By Susan Thaxton
It was 3:00 in the afternoon when the call came in. The caller asked me to meet a police officer at a private residence where I would be introduced to Jim.
It seems that 85-year-old Jim and his wife, 89-year-old Sarah, were well known to the police department. Sarah had advancing dementia and Jim was caring for her in their long-time home. Sarah enjoyed taking walks in the neighborhood but sometimes she got lost. That’s when the police would pick her up and give her a ride to the house. This had been going on for almost two years.

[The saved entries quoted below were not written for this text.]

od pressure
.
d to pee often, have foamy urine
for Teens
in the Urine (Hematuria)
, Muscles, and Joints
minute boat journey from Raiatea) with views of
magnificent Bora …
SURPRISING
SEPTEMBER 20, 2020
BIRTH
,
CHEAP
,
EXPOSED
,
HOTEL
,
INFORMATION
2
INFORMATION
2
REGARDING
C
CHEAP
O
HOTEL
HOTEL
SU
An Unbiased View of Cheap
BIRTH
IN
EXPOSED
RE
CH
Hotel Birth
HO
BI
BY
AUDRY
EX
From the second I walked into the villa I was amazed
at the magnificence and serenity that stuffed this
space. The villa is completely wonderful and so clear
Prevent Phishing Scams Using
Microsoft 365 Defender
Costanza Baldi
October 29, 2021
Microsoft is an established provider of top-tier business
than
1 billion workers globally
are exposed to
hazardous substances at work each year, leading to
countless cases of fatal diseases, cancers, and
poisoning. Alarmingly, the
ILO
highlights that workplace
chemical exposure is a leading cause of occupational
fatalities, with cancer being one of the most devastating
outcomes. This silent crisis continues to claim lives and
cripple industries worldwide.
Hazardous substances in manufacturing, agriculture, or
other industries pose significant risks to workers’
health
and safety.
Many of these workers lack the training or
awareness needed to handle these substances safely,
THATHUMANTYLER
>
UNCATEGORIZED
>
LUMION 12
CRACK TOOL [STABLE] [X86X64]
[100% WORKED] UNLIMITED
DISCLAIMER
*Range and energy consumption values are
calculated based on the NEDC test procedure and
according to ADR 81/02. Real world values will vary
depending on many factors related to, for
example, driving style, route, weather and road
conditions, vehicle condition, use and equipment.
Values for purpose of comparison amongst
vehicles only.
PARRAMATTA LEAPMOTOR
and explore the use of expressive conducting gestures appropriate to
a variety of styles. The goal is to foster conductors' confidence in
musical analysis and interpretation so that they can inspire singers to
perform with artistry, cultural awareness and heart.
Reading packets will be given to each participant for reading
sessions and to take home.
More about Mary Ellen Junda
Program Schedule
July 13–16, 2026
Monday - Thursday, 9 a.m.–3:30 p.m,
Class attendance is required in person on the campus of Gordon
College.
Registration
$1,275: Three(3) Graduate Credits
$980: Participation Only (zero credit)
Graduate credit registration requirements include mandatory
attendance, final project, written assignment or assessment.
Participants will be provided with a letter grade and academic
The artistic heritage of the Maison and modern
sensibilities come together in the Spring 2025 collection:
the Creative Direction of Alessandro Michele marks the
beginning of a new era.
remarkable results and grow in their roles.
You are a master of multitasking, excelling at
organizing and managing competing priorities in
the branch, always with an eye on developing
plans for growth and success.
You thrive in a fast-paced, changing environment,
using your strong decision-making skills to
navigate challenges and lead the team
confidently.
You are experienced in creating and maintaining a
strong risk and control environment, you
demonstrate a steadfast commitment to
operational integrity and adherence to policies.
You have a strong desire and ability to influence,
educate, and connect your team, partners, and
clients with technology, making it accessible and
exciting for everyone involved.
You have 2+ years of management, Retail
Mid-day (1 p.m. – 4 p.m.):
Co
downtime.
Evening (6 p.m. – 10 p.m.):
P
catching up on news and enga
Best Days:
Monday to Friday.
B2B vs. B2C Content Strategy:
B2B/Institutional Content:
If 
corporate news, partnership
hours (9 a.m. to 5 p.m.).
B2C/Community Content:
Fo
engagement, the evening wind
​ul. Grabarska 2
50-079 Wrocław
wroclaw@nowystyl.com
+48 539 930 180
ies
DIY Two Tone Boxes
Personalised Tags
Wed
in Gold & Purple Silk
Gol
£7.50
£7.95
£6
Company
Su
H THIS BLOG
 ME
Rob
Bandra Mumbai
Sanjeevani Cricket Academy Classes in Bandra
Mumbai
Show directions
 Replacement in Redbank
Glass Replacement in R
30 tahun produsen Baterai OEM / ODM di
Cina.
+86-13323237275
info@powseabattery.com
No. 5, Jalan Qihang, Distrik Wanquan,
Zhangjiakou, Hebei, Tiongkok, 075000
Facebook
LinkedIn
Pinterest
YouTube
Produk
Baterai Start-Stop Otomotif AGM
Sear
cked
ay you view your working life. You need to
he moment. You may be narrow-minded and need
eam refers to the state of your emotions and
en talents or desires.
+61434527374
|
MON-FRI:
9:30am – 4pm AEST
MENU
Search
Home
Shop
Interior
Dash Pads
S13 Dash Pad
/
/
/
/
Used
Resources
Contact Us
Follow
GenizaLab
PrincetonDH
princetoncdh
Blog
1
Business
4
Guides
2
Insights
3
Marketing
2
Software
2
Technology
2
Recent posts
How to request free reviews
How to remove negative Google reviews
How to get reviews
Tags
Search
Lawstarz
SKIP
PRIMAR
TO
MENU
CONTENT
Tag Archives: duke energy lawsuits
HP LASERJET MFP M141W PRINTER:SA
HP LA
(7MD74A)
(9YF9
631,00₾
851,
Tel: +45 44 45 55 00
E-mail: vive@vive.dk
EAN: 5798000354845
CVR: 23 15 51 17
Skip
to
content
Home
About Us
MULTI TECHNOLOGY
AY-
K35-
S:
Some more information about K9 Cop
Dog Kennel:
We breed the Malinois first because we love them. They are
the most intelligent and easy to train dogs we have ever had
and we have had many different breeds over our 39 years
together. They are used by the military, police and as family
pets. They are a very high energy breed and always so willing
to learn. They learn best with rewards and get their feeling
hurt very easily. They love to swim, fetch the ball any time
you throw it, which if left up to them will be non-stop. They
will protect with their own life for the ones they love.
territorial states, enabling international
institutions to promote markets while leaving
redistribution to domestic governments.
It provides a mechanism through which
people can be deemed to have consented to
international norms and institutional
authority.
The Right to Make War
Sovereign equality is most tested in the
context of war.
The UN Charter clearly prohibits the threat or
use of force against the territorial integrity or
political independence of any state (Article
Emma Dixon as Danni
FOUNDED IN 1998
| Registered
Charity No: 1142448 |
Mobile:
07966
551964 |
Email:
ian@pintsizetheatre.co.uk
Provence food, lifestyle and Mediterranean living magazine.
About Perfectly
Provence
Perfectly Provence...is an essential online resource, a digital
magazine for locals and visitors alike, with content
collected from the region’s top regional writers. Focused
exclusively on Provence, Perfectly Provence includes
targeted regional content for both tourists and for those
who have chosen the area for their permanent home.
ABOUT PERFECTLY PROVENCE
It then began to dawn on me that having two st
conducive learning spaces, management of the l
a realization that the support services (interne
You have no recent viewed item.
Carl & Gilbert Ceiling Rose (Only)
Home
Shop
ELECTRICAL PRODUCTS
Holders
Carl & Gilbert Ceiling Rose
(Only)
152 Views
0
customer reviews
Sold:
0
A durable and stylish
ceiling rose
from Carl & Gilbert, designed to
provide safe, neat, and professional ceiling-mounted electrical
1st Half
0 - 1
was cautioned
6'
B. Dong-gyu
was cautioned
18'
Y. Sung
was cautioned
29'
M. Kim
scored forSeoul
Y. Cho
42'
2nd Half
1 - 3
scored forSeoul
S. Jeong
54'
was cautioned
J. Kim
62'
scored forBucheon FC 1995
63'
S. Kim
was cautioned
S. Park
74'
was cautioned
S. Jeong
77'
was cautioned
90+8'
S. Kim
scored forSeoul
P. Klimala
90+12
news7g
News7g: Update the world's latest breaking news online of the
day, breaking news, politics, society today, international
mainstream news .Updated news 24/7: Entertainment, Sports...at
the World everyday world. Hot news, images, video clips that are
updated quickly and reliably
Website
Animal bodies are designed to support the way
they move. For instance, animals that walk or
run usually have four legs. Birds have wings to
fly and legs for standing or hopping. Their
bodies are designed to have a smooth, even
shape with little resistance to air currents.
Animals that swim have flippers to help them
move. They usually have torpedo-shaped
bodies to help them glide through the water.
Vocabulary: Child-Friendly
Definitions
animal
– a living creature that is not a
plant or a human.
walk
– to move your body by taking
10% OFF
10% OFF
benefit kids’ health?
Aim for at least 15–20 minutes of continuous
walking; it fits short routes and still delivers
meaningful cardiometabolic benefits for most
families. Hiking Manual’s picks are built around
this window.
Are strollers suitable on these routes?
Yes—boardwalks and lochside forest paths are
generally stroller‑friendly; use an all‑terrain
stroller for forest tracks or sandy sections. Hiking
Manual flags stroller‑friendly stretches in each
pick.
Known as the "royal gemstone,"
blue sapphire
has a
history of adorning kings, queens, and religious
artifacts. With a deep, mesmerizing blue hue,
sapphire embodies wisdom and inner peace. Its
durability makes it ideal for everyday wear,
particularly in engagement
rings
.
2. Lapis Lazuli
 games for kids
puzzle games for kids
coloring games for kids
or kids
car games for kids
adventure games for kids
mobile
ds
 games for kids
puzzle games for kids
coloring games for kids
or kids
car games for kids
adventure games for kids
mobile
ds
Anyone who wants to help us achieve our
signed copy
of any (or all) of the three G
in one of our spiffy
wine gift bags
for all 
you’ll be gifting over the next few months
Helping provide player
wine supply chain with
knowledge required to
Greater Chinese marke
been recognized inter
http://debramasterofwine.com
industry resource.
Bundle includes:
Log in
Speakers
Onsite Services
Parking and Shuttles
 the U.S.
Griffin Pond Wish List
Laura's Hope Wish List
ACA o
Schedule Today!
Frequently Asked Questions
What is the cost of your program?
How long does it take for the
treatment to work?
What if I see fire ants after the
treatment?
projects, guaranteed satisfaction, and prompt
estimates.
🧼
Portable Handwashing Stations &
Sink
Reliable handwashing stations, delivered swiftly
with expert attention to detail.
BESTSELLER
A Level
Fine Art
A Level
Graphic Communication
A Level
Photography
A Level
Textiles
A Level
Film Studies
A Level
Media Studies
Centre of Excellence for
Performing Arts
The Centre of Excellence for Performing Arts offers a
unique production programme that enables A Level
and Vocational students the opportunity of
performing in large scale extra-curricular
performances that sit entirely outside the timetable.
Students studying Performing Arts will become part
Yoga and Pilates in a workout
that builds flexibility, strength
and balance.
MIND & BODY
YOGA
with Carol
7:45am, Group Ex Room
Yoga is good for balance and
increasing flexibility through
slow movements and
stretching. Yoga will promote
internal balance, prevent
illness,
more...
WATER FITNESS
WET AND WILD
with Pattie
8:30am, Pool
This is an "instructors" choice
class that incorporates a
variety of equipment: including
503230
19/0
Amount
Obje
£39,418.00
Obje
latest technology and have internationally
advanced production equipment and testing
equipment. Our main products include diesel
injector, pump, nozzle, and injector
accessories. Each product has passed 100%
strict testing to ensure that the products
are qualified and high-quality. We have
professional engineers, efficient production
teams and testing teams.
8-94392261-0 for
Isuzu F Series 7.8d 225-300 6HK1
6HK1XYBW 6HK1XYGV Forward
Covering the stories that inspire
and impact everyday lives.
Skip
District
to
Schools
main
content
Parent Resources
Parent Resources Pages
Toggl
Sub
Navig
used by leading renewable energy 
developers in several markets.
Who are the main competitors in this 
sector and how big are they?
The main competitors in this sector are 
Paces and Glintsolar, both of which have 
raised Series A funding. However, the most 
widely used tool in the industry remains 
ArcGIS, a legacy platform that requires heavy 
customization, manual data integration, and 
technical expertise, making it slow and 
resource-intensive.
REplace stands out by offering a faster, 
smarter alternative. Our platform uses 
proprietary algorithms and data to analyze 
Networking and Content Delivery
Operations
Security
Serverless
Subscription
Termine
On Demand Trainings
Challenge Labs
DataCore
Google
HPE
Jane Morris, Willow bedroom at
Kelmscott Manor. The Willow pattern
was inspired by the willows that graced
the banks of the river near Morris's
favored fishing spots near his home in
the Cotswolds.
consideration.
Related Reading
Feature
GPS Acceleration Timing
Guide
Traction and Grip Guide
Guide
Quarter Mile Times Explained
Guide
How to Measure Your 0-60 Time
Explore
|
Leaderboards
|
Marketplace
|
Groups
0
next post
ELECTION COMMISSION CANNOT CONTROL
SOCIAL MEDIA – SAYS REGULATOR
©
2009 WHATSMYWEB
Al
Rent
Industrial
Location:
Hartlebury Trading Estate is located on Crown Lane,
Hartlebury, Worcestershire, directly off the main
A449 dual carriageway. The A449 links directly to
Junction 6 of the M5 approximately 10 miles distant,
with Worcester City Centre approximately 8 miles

Then, one day, Sarah fell while she was out walking and she couldn’t get up. When they took her home and talked with Jim, it became apparent that Jim was no longer able to care for Sarah’s needs. The house had become cluttered, food was spoiling in the kitchen and it looked like neither of them had bathed in a while. Adult Protective Services was called in—again. They had been called to the house before and tried to encourage Jim to get some help but Jim refused. This time, they felt it was time for Sarah to move into a safer environment and they called us to help find a new home for her.
Officer Bell introduced me to Jim. I spent a couple of hours talking with him about his options and finally persuaded him to simply consider taking a look at a couple of senior homes in the area. I told him he wouldn’t have to make any decisions just yet, but why not at least see what they looked like? What was the harm in that? As it turned out, they lived just down the street from an assisted living community that also provided dementia care. I arranged for a professional caregiver to come to the home to stay with Sarah and took Jim to see the community.
After taking a tour, Jim looked like a kid in a candy store. He was so excited to find a place where Sarah could be cared for that he wanted to move her right away! He was wrestling with some guilt but he finally admitted that he knew it was getting too hard for him to keep her at home. And he worried about what would happen to her if something happened to him.
I wish you could have seen Jim when he was with Sarah. They had been married for 60 years and it was clear that he adored her. They never had any children so his attention was always devoted to her. Perhaps one of the biggest challenges he faced in coming to his decision was how much he would miss her when she was no longer in the house.
Sarah moved on to the dementia floor of the assisted living community two weeks later. It’s been several months now, and Jim still goes to have lunch with her every day. I’ve tried to talk him into moving into the community so he could be closer to her and so he could stop worrying about the house, but he continues to tell me, “They’ll just have to drag me out feet first.”
It took a lot of courage for Jim to face his own fears—about not having Sarah around and about letting her down—but in the end, he knew he made the right decision. He says he’s sleeping better at night, knowing that Sarah is well cared for and knowing that she’s just down the street so he can visit any time.